Data shown
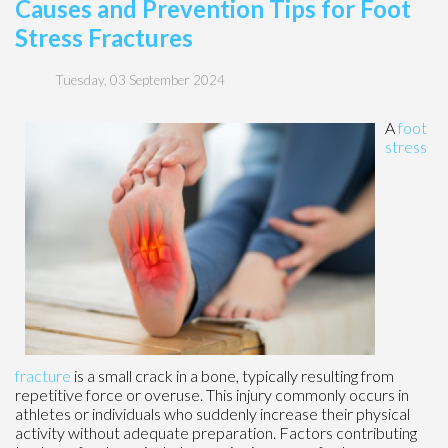
Causes and Prevention Tips for Foot
Stress Fractures
Tuesday, 03 September 2024
A
foot
stress
fracture
is a small crack in a bone, typically resulting from
repetitive force or overuse. This injury commonly occurs in
athletes or individuals who suddenly increase their physical
activity without adequate preparation. Factors contributing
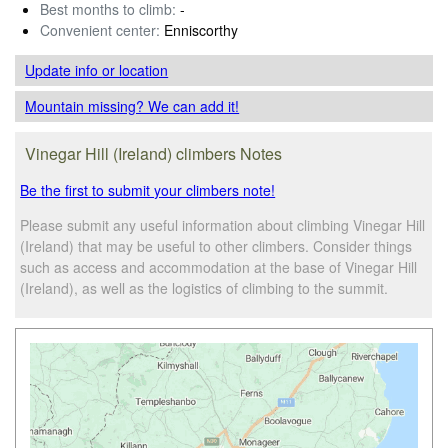
Best months to climb:
-
Convenient center:
Enniscorthy
Update info
or location
Mountain missing? We can add it!
Vinegar Hill (Ireland) climbers Notes
Be the first to submit your climbers note!
Please submit any useful information about climbing Vinegar Hill
(Ireland) that may be useful to other climbers. Consider things
such as access and accommodation at the base of Vinegar Hill
(Ireland), as well as the logistics of climbing to the summit.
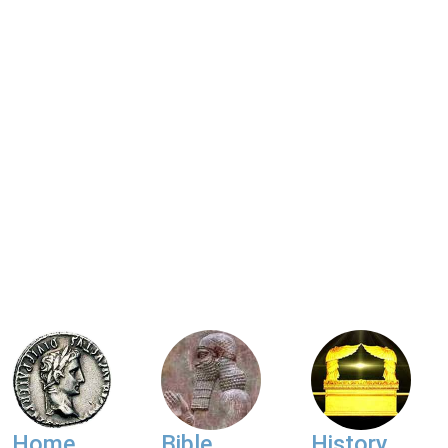
Home
Bible
History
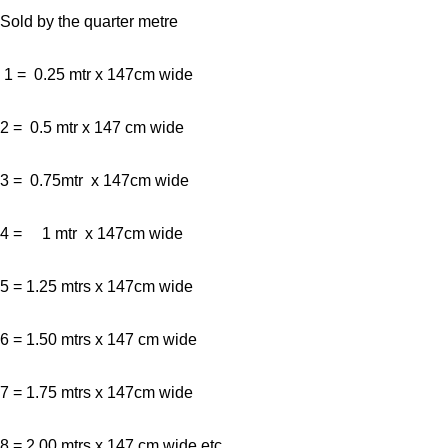
Sold by the quarter metre
1 = 0.25 mtr x 147cm wide
2 = 0.5 mtr x 147 cm wide
3 = 0.75mtr x 147cm wide
4 = 1 mtr x 147cm wide
5 = 1.25 mtrs x 147cm wide
6 = 1.50 mtrs x 147 cm wide
7 = 1.75 mtrs x 147cm wide
8 = 2.00 mtrs x 147 cm wide etc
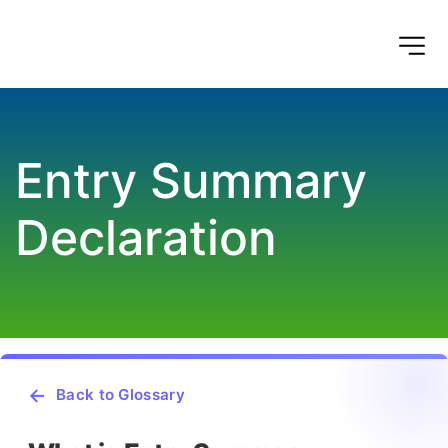
Entry Summary 
Declaration
Back to Glossary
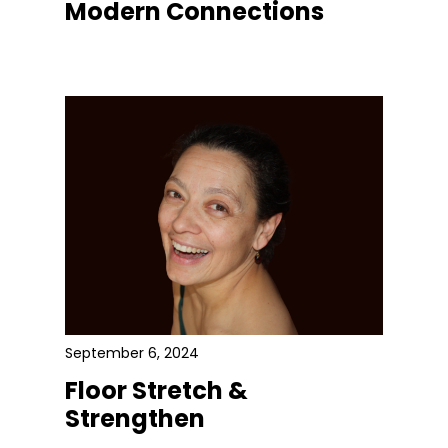
Modern Connections
September 6, 2024
Floor Stretch &
Strengthen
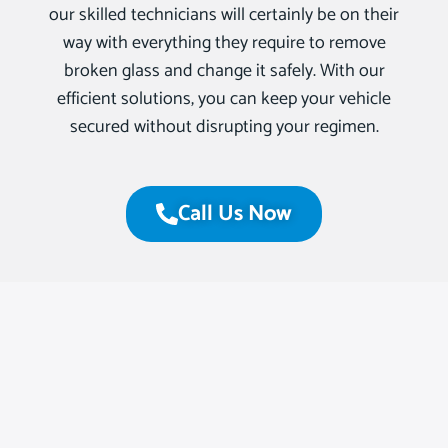
our skilled technicians will certainly be on their
way with everything they require to remove
broken glass and change it safely. With our
efficient solutions, you can keep your vehicle
secured without disrupting your regimen.
Call Us Now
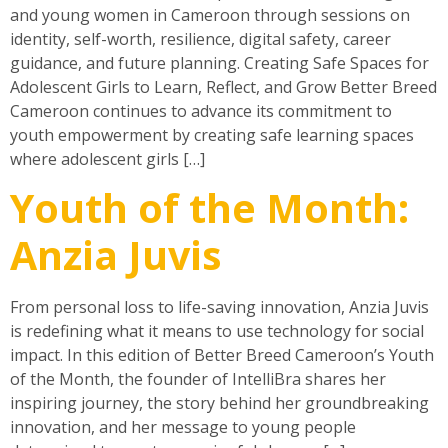
and young women in Cameroon through sessions on
identity, self-worth, resilience, digital safety, career
guidance, and future planning. Creating Safe Spaces for
Adolescent Girls to Learn, Reflect, and Grow Better Breed
Cameroon continues to advance its commitment to
youth empowerment by creating safe learning spaces
where adolescent girls […]
Youth of the Month:
Anzia Juvis
From personal loss to life-saving innovation, Anzia Juvis
is redefining what it means to use technology for social
impact. In this edition of Better Breed Cameroon’s Youth
of the Month, the founder of IntelliBra shares her
inspiring journey, the story behind her groundbreaking
innovation, and her message to young people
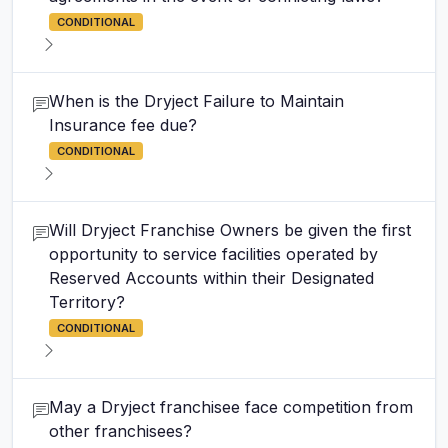
CONDITIONAL
When is the Dryject Failure to Maintain
Insurance fee due?
CONDITIONAL
Will Dryject Franchise Owners be given the first
opportunity to service facilities operated by
Reserved Accounts within their Designated
Territory?
CONDITIONAL
May a Dryject franchisee face competition from
other franchisees?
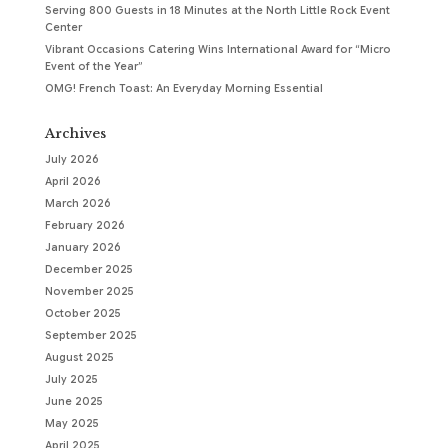
Serving 800 Guests in 18 Minutes at the North Little Rock Event
Center
Vibrant Occasions Catering Wins International Award for “Micro
Event of the Year”
OMG! French Toast: An Everyday Morning Essential
Archives
July 2026
April 2026
March 2026
February 2026
January 2026
December 2025
November 2025
October 2025
September 2025
August 2025
July 2025
June 2025
May 2025
April 2025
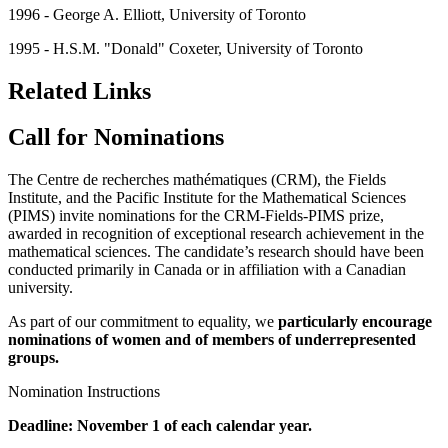
1996 - George A. Elliott, University of Toronto
1995 - H.S.M. "Donald" Coxeter, University of Toronto
Related Links
Call for Nominations
The Centre de recherches mathématiques (CRM), the Fields
Institute, and the Pacific Institute for the Mathematical Sciences
(PIMS) invite nominations for the CRM-Fields-PIMS prize,
awarded in recognition of exceptional research achievement in the
mathematical sciences. The candidate’s research should have been
conducted primarily in Canada or in affiliation with a Canadian
university.
As part of our commitment to equality, we
particularly encourage
nominations of women and of members of
underrepresented
groups
.
Nomination Instructions
Deadline: November 1 of each calendar year.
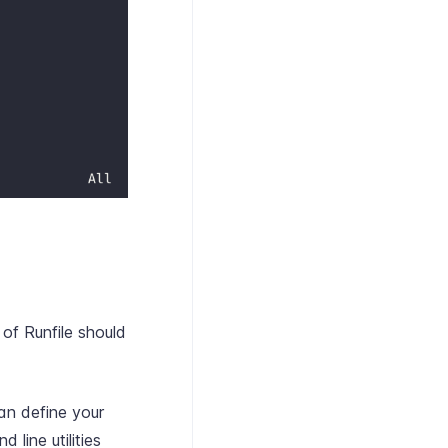
 of Runfile should
can define your
line utilities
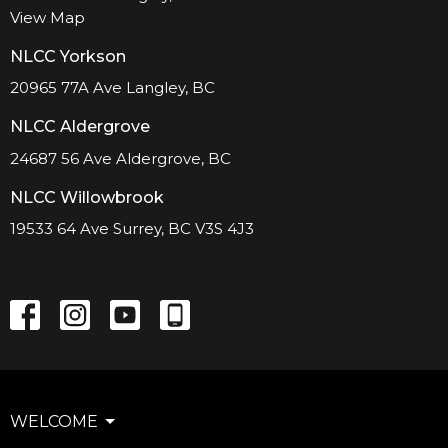
View Map
NLCC Yorkson
20965 77A Ave Langley, BC
NLCC Aldergrove
24687 56 Ave Aldergrove, BC
NLCC Willowbrook
19533 64 Ave Surrey, BC V3S 4J3
WELCOME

Try it
In the entries above, tally the lines that hold the string "September" and give only the count.

Response box
3